El diario El País fue el que reveló que Díaz Gilligan tiene una participación en la británica Line Action, la empresa controlada por la panameña Nashville North Inc, de la que administró 1,2 millón de dólares en la Banca Privada dAndorra. Según él, se trató de dinero que aceptó poner a su nombre pero que no le pertenece.

Defensiva

A pesar de que el lunes algunos dirigentes de Cambiemos le pidieron que "dé un paso al costado", por ejemplo, el ministro del Interior, Rogelio Frigerio, y varios de la Coalición Cívica, su ex jefe, el secretario general de la Presidencia, Fernando De Andreis, lo respaldó: "En ningún momento tuvo ese dinero y entendió que no lo tenía que declarar".

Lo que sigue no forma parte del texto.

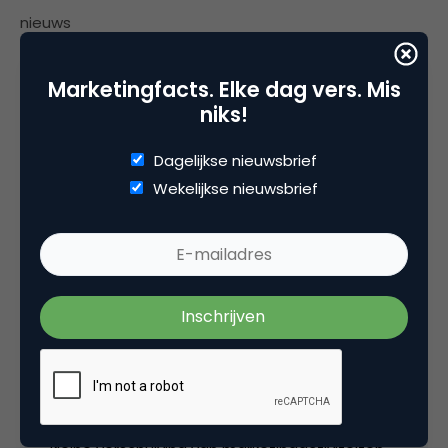
nieuws
Marketingfacts. Elke dag vers. Mis
niks!
3 Reacties
Dagelijkse nieuwsbrief
Wekelijkse nieuwsbrief
Jop Rombouts
Merk wel dat er een groei zit in het aantal
vacatures. Ben zelf al erg lang actief op zoek
naar een baan in de marketingcommunicatie
in de regio Brabant (dus als er nog
gegadigden zijn voor een startende
marcomkenner ;-)) maar zie toch wel een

En tanto, la ministra de Seguridad, Patricia Bullrich, consideró que "no es lo mismo haber hecho una cuenta en la vida privada que haberla hecho en la vida pública", claro que una evasión (privada) de impuestos daña la recaudación del Estado.

En tanto, el diputado del FpV, Rodolfo Tailhade, acusó a Díaz Gilligan por "enriquecimiento ilícito" y la denuncia recayó en el juzgado de Claudio Bonadio.